Guttmatcher Institute recently released a report on the potential benefits of new changes in the rules regarding the expansion of family planning funding within Medicaid. The family planning extension under Medicaid has been around for fifteen years, but thanks to a provision in the March 2010 health reform law, the process by which state governments can extend this family planning funding has become more efficient. The program was meant to extend these services to low-income people who make too much to qualify for Medicaid but might still need these essential services.
Before the Health Care Reform law went into effect, if a state government sought to extend services, the process to do so was quite arduous, and could extend for a couple years before having to be re-approved. Now, the process can take as little as just a few months. For example, South Carolina sought to extend Medicaid family planning services to include more benefactors in September and had their application approved before the end of the year.
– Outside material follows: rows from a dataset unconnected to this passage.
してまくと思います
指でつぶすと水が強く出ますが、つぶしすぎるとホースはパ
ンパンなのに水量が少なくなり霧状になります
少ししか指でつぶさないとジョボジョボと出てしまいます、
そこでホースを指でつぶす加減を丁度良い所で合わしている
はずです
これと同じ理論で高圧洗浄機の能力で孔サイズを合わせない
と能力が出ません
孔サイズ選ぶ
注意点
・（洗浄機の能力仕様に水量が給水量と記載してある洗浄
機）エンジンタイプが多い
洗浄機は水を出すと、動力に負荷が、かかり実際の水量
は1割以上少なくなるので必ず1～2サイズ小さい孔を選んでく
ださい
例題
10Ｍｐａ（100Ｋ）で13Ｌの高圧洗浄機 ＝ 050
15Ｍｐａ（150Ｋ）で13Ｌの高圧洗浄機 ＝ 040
The Guttmacher report shows clearly that this expansion has historically done a lot of good, and that the improvements in process, as well as the new inclusion of men and adolescents in these expansions has the potential to extend the positive effects of this program widely. The program prevents unnecessary unintended pregnancies by providing low-income people with access to family planning tools like birth control.
Programs like this also have support from both sides of the political spectrum because, as the Guttmacher report clearly outlines, improving access to family planning services like birth control reduces costs in the long term. In addition to being a common sense policy, it’s also a common ground one, since family planning and contraception has been less controversial than other reproductive health services like abortion.